[Dataset entries]
--
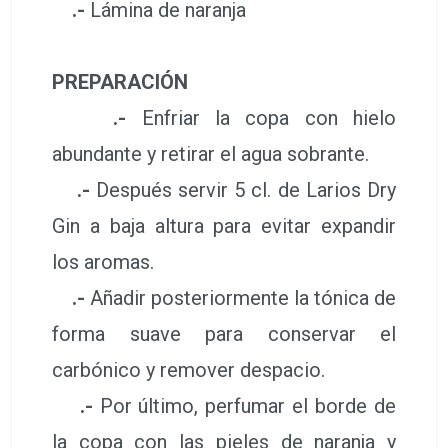
.-
Lámina de naranja
PREPARACIÓN
.-
Enfriar la copa con hielo
abundante y retirar el agua sobrante.
.-
Después servir 5 cl. de Larios Dry
Gin a baja altura para evitar expandir
los aromas.
.-
Añadir posteriormente la tónica de
forma suave para conservar el
carbónico y remover despacio.
.-
Por último, perfumar el borde de
la copa con las pieles de naranja y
--
## EXERCISE BRIEF
Without the pictures, reproduce every line of the records above exactly.

## ANSWER SPACE
.-
Lámina de naranja
PREPARACIÓN
.-
Enfriar la copa con hielo
abundante y retirar el agua sobrante.
.-
Después servir 5 cl. de Larios Dry
Gin a baja altura para evitar expandir
los aromas.
.-
Añadir posteriormente la tónica de
forma suave para conservar el
carbónico y remover despacio.
.-
Por último, perfumar el borde de
la copa con las pieles de naranja y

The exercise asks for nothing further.